Thank you to guest writer, Ben, for this week’s post. Ben's first daughter, Elowyn, was born unresponsive in March 2021, after an otherwise normal full-term pregnancy and labor. She was resuscitated but suffered catastrophic brain damage during the time her heart was stopped. She died six days later. Ben is astounded and awed by the way that everything can change in a moment. Ben and his wife have a second daughter, Juniper. They make sure that everyone knows they are a family of four.

 

The fourth episode of the sixth season of “The Crown” is called “Aftermath.” I do not think it counts as a spoiler to let you know that the event of which we are seeing the “aftermath” is the death in a car accident, in a tunnel under Paris in August of 1997, of Diana, Princess of Wales and Dodi Fayed. I suppose it is possible that there exists, somewhere out there, someone who is watching “The Crown” and who does not know that Diana and Dodi died in a car accident. If that was you, then I suppose I spoiled it, but to be fair, like everything else this season, it was really the newspapers’ fault. They told me first.

In the fourth episode of the sixth season, in the aftermath, the living speak with the dead. Diana comes to Charles on a plane; Dodi comes to his father, Mohamed, in the older man’s office. They converse. I watch Mohamed carefully. I recognize his grief. I recognize his loss. Dodi tells him what he ought to have done differently. Dodi is sitting at the table, as big as life – until he isn’t, until Mohamed is again forced to acknowledge the reality that he isn’t. His disappearance reminds us that the conversation is entirely inside Mohamed, that if Mohamed is hearing Dodi say it, then he never really needed to be told. I recognize his regret. I recognize his loneliness.

I never had these conversations with my daughter.

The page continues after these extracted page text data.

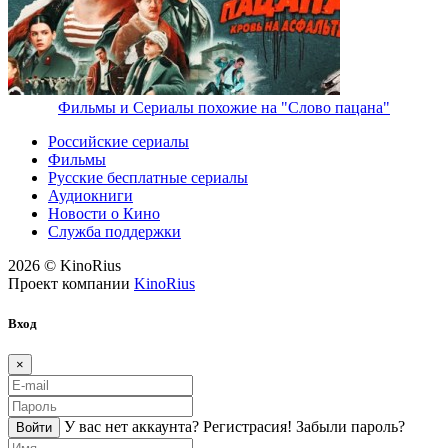
Фильмы и Сериалы похожие на "Слово пацана"
Российские сериалы
Фильмы
Русские бесплатные сериалы
Аудиокниги
Новости о Кино
Служба поддержки
2026 © KinoRius
Проект компании
KinoRius
Вход
×
У вас нет аккаунта?
Регистраcия!
Забыли пароль?
Войти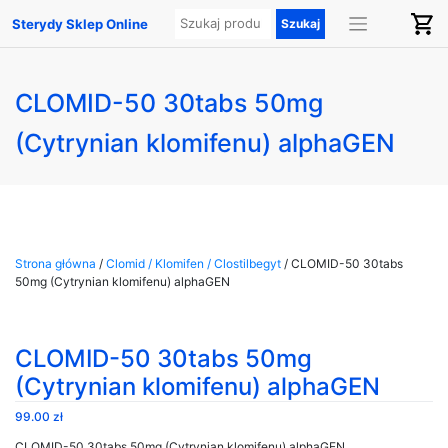
Sterydy Sklep Online
CLOMID-50 30tabs 50mg
(Cytrynian klomifenu) alphaGEN
Strona główna
/
Clomid / Klomifen / Clostilbegyt
/ CLOMID-50 30tabs
50mg (Cytrynian klomifenu) alphaGEN
CLOMID-50 30tabs 50mg
(Cytrynian klomifenu) alphaGEN
99.00
zł
CLOMID-50 30tabs 50mg (Cytrynian klomifenu) alphaGEN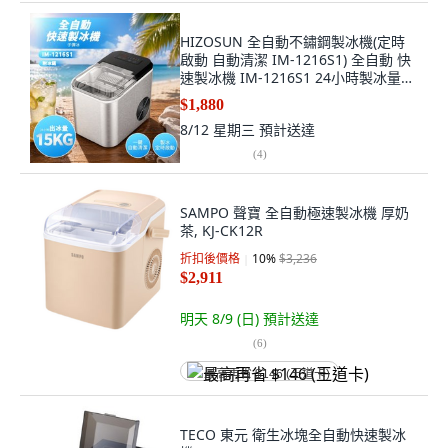
HIZOSUN 全自動不鏽鋼製冰機(定時
啟動 自動清潔 IM-1216S1) 全自動 快
速製冰機 IM-1216S1 24小時製冰量
15KG 自動清潔, IM-1216S1
$1,880
8/12 星期三
預計送達
(
4
)
SAMPO 聲寶 全自動極速製冰機 厚奶
茶, KJ-CK12R
折扣後價格
10
%
$3,236
$2,911
明天 8/9 (日)
預計送達
(
6
)
最高再省 $146 (王道卡)
TECO 東元 衛生冰塊全自動快速製冰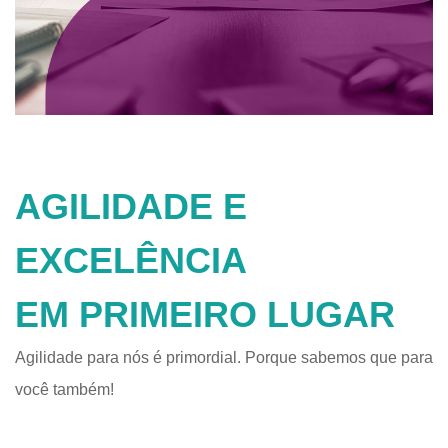
AGILIDADE E
EXCELÊNCIA
EM PRIMEIRO LUGAR
Agilidade para nós é primordial. Porque sabemos que para
você também!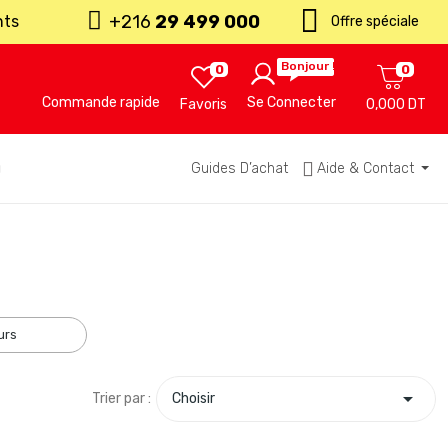
+216
29 499 000
nts
Offre spéciale
Bonjour !
0
0
Commande rapide
Se Connecter
Favoris
0,000 DT
u
Guides D’achat
Aide & Contact
urs

Trier par :
Choisir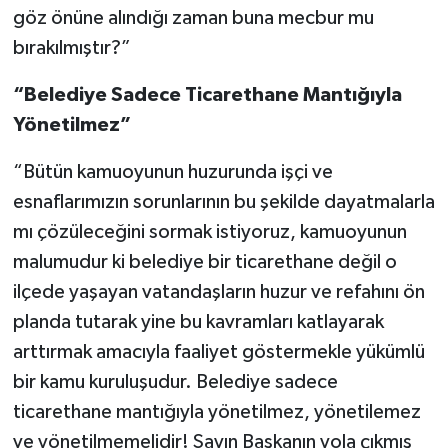
göz önüne alındığı zaman buna mecbur mu
bırakılmıştır?”
“Belediye Sadece Ticarethane Mantığıyla
Yönetilmez”
“Bütün kamuoyunun huzurunda işçi ve
esnaflarımızın sorunlarının bu şekilde dayatmalarla
mı çözüleceğini sormak istiyoruz, kamuoyunun
malumudur ki belediye bir ticarethane değil o
ilçede yaşayan vatandaşların huzur ve refahını ön
planda tutarak yine bu kavramları katlayarak
arttırmak amacıyla faaliyet göstermekle yükümlü
bir kamu kuruluşudur. Belediye sadece
ticarethane mantığıyla yönetilmez, yönetilemez
ve yönetilmemelidir! Sayın Başkanın yola çıkmış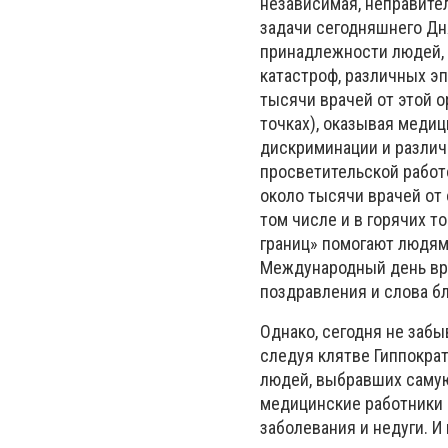
независимая, неправител
задачи сегодняшнего Дн
принадлежности людей,
катастроф, различных э
тысячи врачей от этой о
точках), оказывая меди
дискриминации и различ
просветительской работ
около тысячи врачей от 
том числе и в горячих т
границ» помогают людям 
Международный день вра
поздравления и слова б
Однако, сегодня не забы
следуя клятве Гиппокра
людей, выбравших самую
медицинские работники
заболевания и недуги. И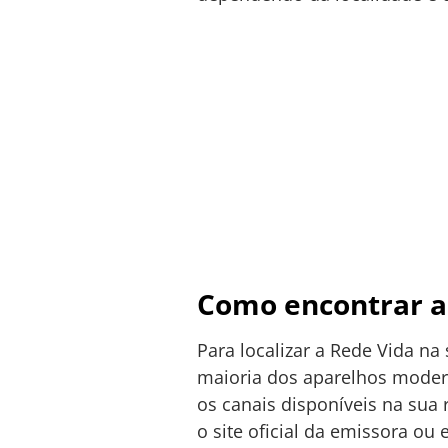
Como encontrar a 
Para localizar a Rede Vida na
maioria dos aparelhos modern
os canais disponíveis na sua 
o site oficial da emissora o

Elizabeth Debicki, who plays Diana, explained in an interview that “when you lose a person, the first thing you would give anything to do is speak to them again.” There’s the difference between me and Mohamed — again. Mohamed wants to speak to Dodi again. He imagines Dodi talking, just as Dodi did; imagines how Dodi would have reacted by extrapolating forty-two years of life, forty-two years of their sometimes strained relationship. I have had these conversations with my father, only he is the dead one; but I do not get these conversations with my daughter, because there is no talking to her again.

There is so much I recognize in Mohamed, and yet somehow, surprisingly, I find myself jealous. I watch him collapse when Dodi vanishes. I recognize that heartbreak and could not wish it on anyone, and yet somehow, I find myself thinking, at least you can hear him talk whenever you want. I talk to my daughter all the time, but what I can’t do is hear her voice, converse with her like Mohamed does with Dodi. We never heard her voice. We don’t know what she would sound like.

 

Do you ever find yourself feeling jealous of someone else’s grief/loss/process?